- S4’s shares are down 62% year-to-date
- Full year expectations revised lower again
- Like-for-like revenue growth from top 20 clients of 8.9%
Shares in S4 Capital (SFOR) fell by nearly 25% to 72p as the advertising group once again warned on profit ‘following slower than expected trading over the summer months’ and ‘current client activity levels.’
The second profit warning since July came as the firm reported an operating loss of £6.4 million for the six months ending 30 June 2023 compared to an operating loss of £75.4 million in the same year ago period.
Net revenue was up 18.7% to £445.5 million or 5.1% like-for-like change ‘reflecting the challenging macroeconomic conditions.’

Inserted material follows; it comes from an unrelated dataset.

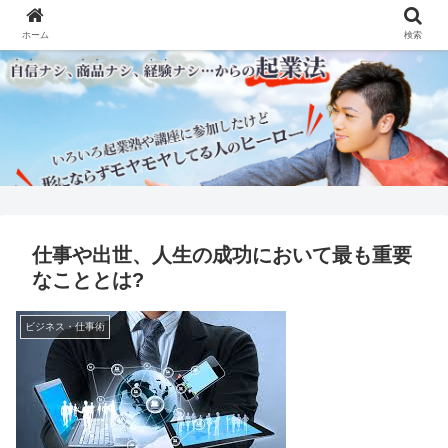
ホーム
検索
仕事や出世、人生の成功において最も重要
なこととは?
ビジネス・仕事術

The firm, headed by industry veteran Martin Sorrell, now expects like-for-like net revenue to be down on the prior year and operational earnings before interest, taxation, depreciation and amortisation (EBITDA) margins targeted to be in the range of 12% to 13.5%.
S4 Capital’s previous profit warning two months ago was down to a slowdown in spending from its technology clients.
The firm’s latest wrning pushed big advertising sector player WPP (WPP) down nearly 2% to 759p in morning trading.
Russ Mould, investment director at AJ Bell said: ‘Advertising agencies are at the mercy of the economy. In bright times, companies are prepared to spend big to promote their products and services. In harder or uncertain times, those budgets are pared back, which means companies like S4 Capital will find it harder to grow fast.
‘Martin Sorrell’s digital advertising agency is currently suffering from subdued client activity – its customers are worried about recession, so they are cautious about signing off big advertising campaigns.
‘This is not a new trend for S4 as it has been moaning about the state of the market for some time. However, the latest downgrade to earnings expectations has caused yet another sell-off in the share price, down a further 20%.
‘S4’s shares are now down 69% since their year-to-date peak in February, illustrating how its fortunes are going from bad to worse.’
LONG TERM OUTLOOK
Things are not looking rosy in the long-term for the advertising group, as it said ‘net debt will rise in the second half of 2023 reflecting payments for prior year combinations. Our expected range for the year end is £180-220 million.’
DISCLAIMER: Financial services company AJ Bell referenced in this article owns Shares magazine. The author of this article (Sabuhi Gard) and the editor (Daniel Coatsworth) own shares in AJ Bell.